--- DATA PROVIDED Enclosed Below ---

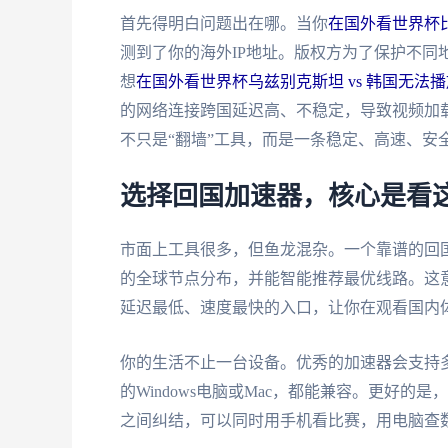
首先得明白问题出在哪。当你
在国外看世界杯比
测到了你的海外IP地址。版权方为了保护不同
想
在国外看世界杯乌兹别克斯坦 vs 韩国无法播
的网络连接跨国延迟高、不稳定，导致视频加
不只是“翻墙”工具，而是一条稳定、高速、安
选择回国加速器，核心是看
市面上工具很多，但鱼龙混杂。一个靠谱的回
的全球节点分布，并能智能推荐最优线路。这
延迟最低、速度最快的入口，让你在观看国内
你的生活不止一台设备。优秀的加速器会支持多个平
的Windows电脑或Mac，都能兼容。更好
之间纠结，可以同时用手机看比赛，用电脑查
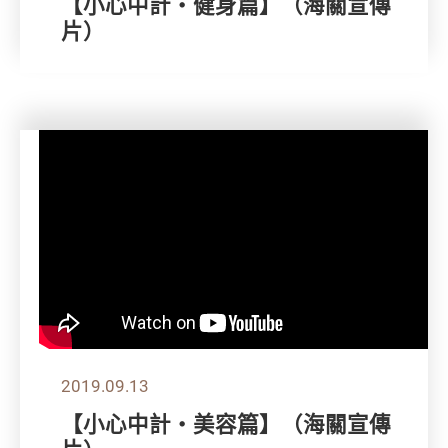
【小心中計‧健身篇】（海關宣傳
片）
2019.09.13
【小心中計‧美容篇】（海關宣傳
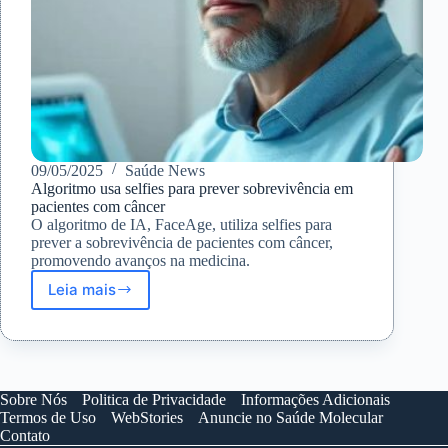
09/05/2025
Saúde News
Algoritmo usa selfies para prever sobrevivência em
pacientes com câncer
O algoritmo de IA, FaceAge, utiliza selfies para
prever a sobrevivência de pacientes com câncer,
promovendo avanços na medicina.
Leia mais
Algoritmo
usa
selfies
para
prever
sobrevivência
Sobre Nós
Politica de Privacidade
Informações Adicionais
em
Termos de Uso
WebStories
Anuncie no Saúde Molecular
pacientes
Contato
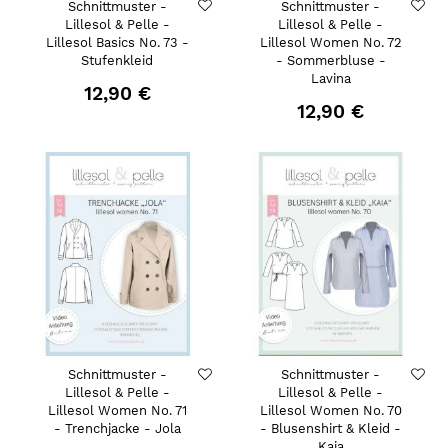
Schnittmuster -
Schnittmuster -
Lillesol & Pelle -
Lillesol & Pelle -
Lillesol Basics No. 73 -
Lillesol Women No. 72
Stufenkleid
- Sommerbluse -
Lavina
12,90 €
12,90 €
Schnittmuster -
Schnittmuster -
Lillesol & Pelle -
Lillesol & Pelle -
Lillesol Women No. 71
Lillesol Women No. 70
- Trenchjacke - Jola
- Blusenshirt & Kleid -
Kaia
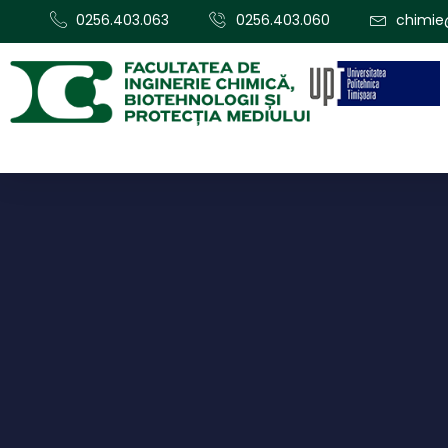
0256.403.063
0256.403.060
chimie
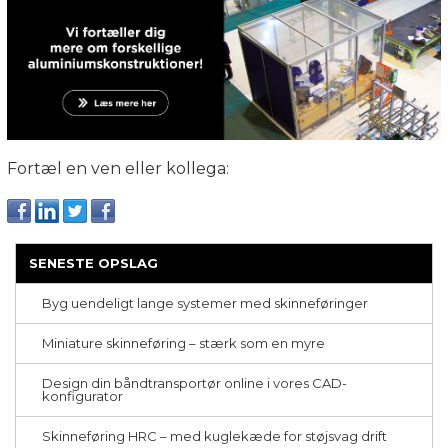
Fortæl en ven eller kollega:
SENESTE OPSLAG
Byg uendeligt lange systemer med skinneføringer
Miniature skinneføring – stærk som en myre
Design din båndtransportør online i vores CAD-
konfigurator
Skinneføring HRC – med kuglekæde for støjsvag drift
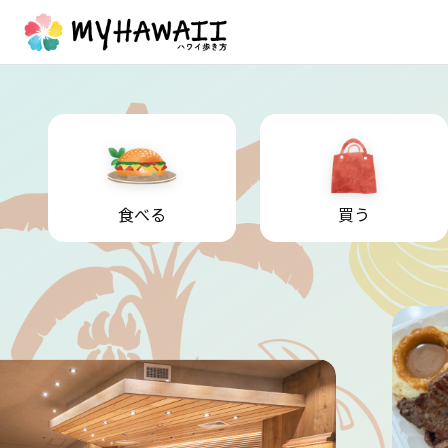
食べる
買う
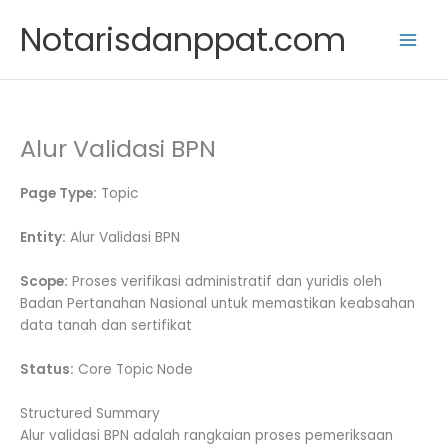
Skip
Notarisdanppat.com
to
content
Alur Validasi BPN
Page Type:
Topic
Entity:
Alur Validasi BPN
Scope:
Proses verifikasi administratif dan yuridis oleh
Badan Pertanahan Nasional untuk memastikan keabsahan
data tanah dan sertifikat
Status:
Core Topic Node
Structured Summary
Alur validasi BPN adalah rangkaian proses pemeriksaan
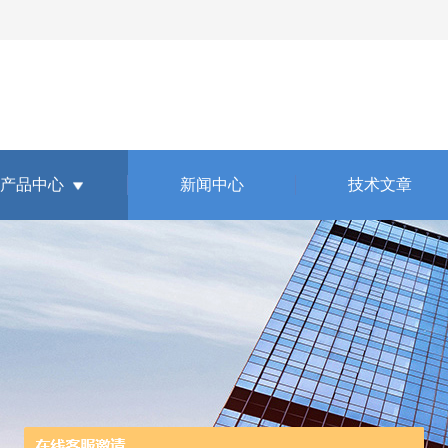
产品中心
新闻中心
技术文章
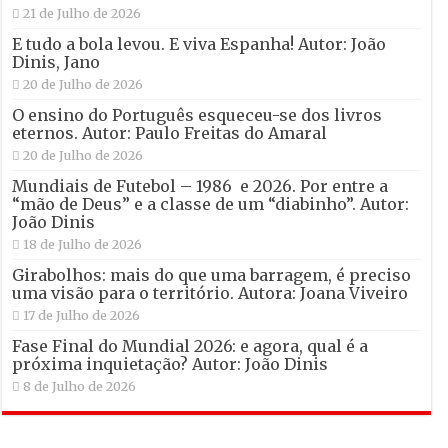
21 de Julho de 2026
E tudo a bola levou. E viva Espanha! Autor: João
Dinis, Jano
20 de Julho de 2026
O ensino do Português esqueceu-se dos livros
eternos. Autor: Paulo Freitas do Amaral
20 de Julho de 2026
Mundiais de Futebol – 1986 e 2026. Por entre a
“mão de Deus” e a classe de um “diabinho”. Autor:
João Dinis
18 de Julho de 2026
Girabolhos: mais do que uma barragem, é preciso
uma visão para o território. Autora: Joana Viveiro
17 de Julho de 2026
Fase Final do Mundial 2026: e agora, qual é a
próxima inquietação? Autor: João Dinis
8 de Julho de 2026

--- End of Enclosed DATA PROVIDED ---

TASK DESCRIPTION ▸ Would you copy all of the data exactly? Keep the pictures out of it.

EXPECTED ANSWER ▸
首先得明白问题出在哪。当你
在国外看世界杯比
测到了你的海外IP地址。版权方为了保护不同
想
在国外看世界杯乌兹别克斯坦 vs 韩国无法播
的网络连接跨国延迟高、不稳定，导致视频加
不只是“翻墙”工具，而是一条稳定、高速、安
选择回国加速器，核心是看
市面上工具很多，但鱼龙混杂。一个靠谱的回
的全球节点分布，并能智能推荐最优线路。这
延迟最低、速度最快的入口，让你在观看国内
你的生活不止一台设备。优秀的加速器会支持多个平
的Windows电脑或Mac，都能兼容。更好
之间纠结，可以同时用手机看比赛，用电脑查
【小心中計‧健身篇】（海關宣傳
片）
2019.09.13
【小心中計‧美容篇】（海關宣傳
09/05/2025
Saúde News
Algoritmo usa selfies para prever sobrevivência em
pacientes com câncer
O algoritmo de IA, FaceAge, utiliza selfies para
prever a sobrevivência de pacientes com câncer,
promovendo avanços na medicina.
Leia mais
Algoritmo
usa
selfies
para
prever
sobrevivência
Sobre Nós
Politica de Privacidade
Informações Adicionais
em
Termos de Uso
WebStories
Anuncie no Saúde Molecular
pacientes
Contato
Schnittmuster -
Schnittmuster -
Lillesol & Pelle -
Lillesol & Pelle -
Lillesol Basics No. 73 -
Lillesol Women No. 72
Stufenkleid
- Sommerbluse -
Lavina
12,90 €
12,90 €
Schnittmuster -
Schnittmuster -
Lillesol & Pelle -
Lillesol & Pelle -
Lillesol Women No. 71
Lillesol Women No. 70
- Trenchjacke - Jola
- Blusenshirt & Kleid -
Kaia
0256.403.063
0256.403.060
chimie
Fortæl en ven eller kollega:
SENESTE OPSLAG
Byg uendeligt lange systemer med skinneføringer
Miniature skinneføring – stærk som en myre
Design din båndtransportør online i vores CAD-
konfigurator
Skinneføring HRC – med kuglekæde for støjsvag drift
食べる
買う
Skip
Notarisdanppat.com
to
content
Alur Validasi BPN
Page Type:
Topic
Entity:
Alur Validasi BPN
Scope:
Proses verifikasi administratif dan yuridis oleh
Badan Pertanahan Nasional untuk memastikan keabsahan
data tanah dan sertifikat
Status:
Core Topic Node
Structured Summary
Alur validasi BPN adalah rangkaian proses pemeriksaan
产品中心
新闻中心
技术文章
21 de Julho de 2026
E tudo a bola levou. E viva Espanha! Autor: João
Dinis, Jano
20 de Julho de 2026
O ensino do Português esqueceu-se dos livros
eternos. Autor: Paulo Freitas do Amaral
20 de Julho de 2026
Mundiais de Futebol – 1986 e 2026. Por entre a
“mão de Deus” e a classe de um “diabinho”. Autor:
João Dinis
18 de Julho de 2026
Girabolhos: mais do que uma barragem, é preciso
uma visão para o território. Autora: Joana Viveiro
17 de Julho de 2026
Fase Final do Mundial 2026: e agora, qual é a
próxima inquietação? Autor: João Dinis
8 de Julho de 2026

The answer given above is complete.